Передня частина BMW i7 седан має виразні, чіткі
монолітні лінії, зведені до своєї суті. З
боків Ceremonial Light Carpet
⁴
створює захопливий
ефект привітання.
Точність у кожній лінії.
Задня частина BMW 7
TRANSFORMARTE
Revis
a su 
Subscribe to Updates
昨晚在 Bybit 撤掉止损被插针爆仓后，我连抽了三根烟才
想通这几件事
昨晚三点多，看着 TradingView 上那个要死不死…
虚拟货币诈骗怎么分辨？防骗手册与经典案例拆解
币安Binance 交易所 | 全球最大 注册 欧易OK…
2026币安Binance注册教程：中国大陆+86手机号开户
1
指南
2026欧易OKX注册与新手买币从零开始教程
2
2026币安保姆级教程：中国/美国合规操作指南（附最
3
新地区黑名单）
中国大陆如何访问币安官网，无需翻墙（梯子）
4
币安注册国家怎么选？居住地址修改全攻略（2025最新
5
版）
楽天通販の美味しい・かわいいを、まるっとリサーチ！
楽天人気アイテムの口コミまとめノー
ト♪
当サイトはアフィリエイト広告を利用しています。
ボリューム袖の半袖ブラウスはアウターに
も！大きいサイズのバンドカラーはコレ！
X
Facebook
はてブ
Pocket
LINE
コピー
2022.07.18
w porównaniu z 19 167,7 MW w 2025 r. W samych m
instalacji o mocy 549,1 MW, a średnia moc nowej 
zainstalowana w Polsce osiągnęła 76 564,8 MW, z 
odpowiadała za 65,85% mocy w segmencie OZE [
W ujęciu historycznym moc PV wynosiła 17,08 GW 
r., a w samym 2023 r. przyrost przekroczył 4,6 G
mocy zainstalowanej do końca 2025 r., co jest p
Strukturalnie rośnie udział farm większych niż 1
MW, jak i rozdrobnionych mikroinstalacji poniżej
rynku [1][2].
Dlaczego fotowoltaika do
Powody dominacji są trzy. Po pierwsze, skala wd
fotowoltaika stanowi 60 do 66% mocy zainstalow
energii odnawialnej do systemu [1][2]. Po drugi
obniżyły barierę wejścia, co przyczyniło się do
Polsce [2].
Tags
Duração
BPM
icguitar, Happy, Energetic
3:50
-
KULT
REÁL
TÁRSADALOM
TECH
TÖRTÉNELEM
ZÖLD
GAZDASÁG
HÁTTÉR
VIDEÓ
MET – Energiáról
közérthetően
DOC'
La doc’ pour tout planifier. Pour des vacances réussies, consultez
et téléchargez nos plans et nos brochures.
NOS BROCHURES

(Exercise brief):
Print each line above exactly as it stands.

(Result of the task):
Передня частина BMW i7 седан має виразні, чіткі
монолітні лінії, зведені до своєї суті. З
боків Ceremonial Light Carpet
⁴
створює захопливий
ефект привітання.
Точність у кожній лінії.
Задня частина BMW 7
TRANSFORMARTE
Revis
a su 
Subscribe to Updates
昨晚在 Bybit 撤掉止损被插针爆仓后，我连抽了三根烟才
想通这几件事
昨晚三点多，看着 TradingView 上那个要死不死…
虚拟货币诈骗怎么分辨？防骗手册与经典案例拆解
币安Binance 交易所 | 全球最大 注册 欧易OK…
2026币安Binance注册教程：中国大陆+86手机号开户
1
指南
2026欧易OKX注册与新手买币从零开始教程
2
2026币安保姆级教程：中国/美国合规操作指南（附最
3
新地区黑名单）
中国大陆如何访问币安官网，无需翻墙（梯子）
4
币安注册国家怎么选？居住地址修改全攻略（2025最新
5
版）
楽天通販の美味しい・かわいいを、まるっとリサーチ！
楽天人気アイテムの口コミまとめノー
ト♪
当サイトはアフィリエイト広告を利用しています。
ボリューム袖の半袖ブラウスはアウターに
も！大きいサイズのバンドカラーはコレ！
X
Facebook
はてブ
Pocket
LINE
コピー
2022.07.18
w porównaniu z 19 167,7 MW w 2025 r. W samych m
instalacji o mocy 549,1 MW, a średnia moc nowej 
zainstalowana w Polsce osiągnęła 76 564,8 MW, z 
odpowiadała za 65,85% mocy w segmencie OZE [
W ujęciu historycznym moc PV wynosiła 17,08 GW 
r., a w samym 2023 r. przyrost przekroczył 4,6 G
mocy zainstalowanej do końca 2025 r., co jest p
Strukturalnie rośnie udział farm większych niż 1
MW, jak i rozdrobnionych mikroinstalacji poniżej
rynku [1][2].
Dlaczego fotowoltaika do
Powody dominacji są trzy. Po pierwsze, skala wd
fotowoltaika stanowi 60 do 66% mocy zainstalow
energii odnawialnej do systemu [1][2]. Po drugi
obniżyły barierę wejścia, co przyczyniło się do
Polsce [2].
Tags
Duração
BPM
icguitar, Happy, Energetic
3:50
-
KULT
REÁL
TÁRSADALOM
TECH
TÖRTÉNELEM
ZÖLD
GAZDASÁG
HÁTTÉR
VIDEÓ
MET – Energiáról
közérthetően
DOC'
La doc’ pour tout planifier. Pour des vacances réussies, consultez
et téléchargez nos plans et nos brochures.
NOS BROCHURES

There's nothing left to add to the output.